Unter den Besuchern in der langen Nacht der Museen waren auch besonders viele Kinder zu erblicken, die mit großen Augen durch die Ausstellung wanderten, denn neben vielen Informationstafeln und detailgenauen Nachbildungen von Grillen, Heuschrecken, Schaben und anderen „singenden Insekten“ konnte man zudem mit Hilfe mehrerer Computer animierte Wissensspiele durchführen. Per Klick ertönten so Grille, Heuschrecke und Schabe in vollem Klange.
Bei der Ausstellung „Singende Insekten“ gab es auch dieses Modell zweier kämpfender Grillen zu bewundern. (Foto: Courtesy National Museum of Natural Science)
Die Gäste zeigten sich fasziniert von den singenden Insekten, aber auch von dem bunten Rahmenprogramm.
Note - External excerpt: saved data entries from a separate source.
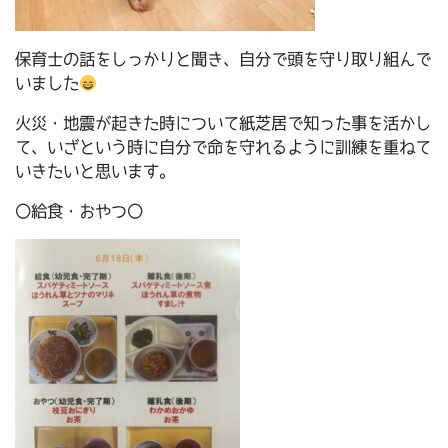
保育士の話をしっかりと聞き、自分で頭を守り取り組んで
いました
火災・地震が起きた時について紙芝居で知った事を活かし
て、いざという時に自分で命を守れるように訓練を重ねて
いきたいと思います。
〇給食・おやつ〇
So wurden an die 1000 Jiaozi (entfernt an Ravioli erinnernde gefüllte Teigtaschen) von vier hervorragenden Köchen frisch vor den Augen der Zuschauer zubereitet und konnten mit großem Genuss verzehrt werden.
Neben einer Einführung in die Teezeremonie und der Präsentation eines Gemüseschnitzers sorgte der Papierkünstler Hung Hsin-fu für beste Unterhaltung, indem er Tiere aus Papier schuf. Hung gab eine Kostprobe seiner unglaublichen Fingerfertigkeit und unerschöpflichen Kreativität. Er faltete filigrane Papierskulpturen, inspiriert von Motiven aus der taiwanischen Natur und Kultur: Ob Schmetterling, Grashüpfer, Vogel, Tiger — Papiermeister Hung zaubert alle nur denkbaren Papier-Tierfiguren. Das Element der Bewegung verleiht seinen Schöpfungen eine besondere Lebendigkeit. Begeistert durften die Besucher nach Anleitung mitmachen und staunten nicht schlecht, wie mit zwei einfachen Schnitten ins Papier, einmal links gefaltet, einmal rechts gefaltet, ein Frosch aus dem Papier springt.
Die Ausstellung wird noch bis Mitte August in Hamburg zu bewundern sein. Dann werden die Kostbarkeiten gut verpackt und reisen quer durch Europa. Im September ertönen die Singenden Insekten im Nationalmuseum in Ungarn, im Dezember ist die Ausstellung in Prag zu sehen, und anschließend wird es Stopps in den Niederlanden, Schweden und Italien geben.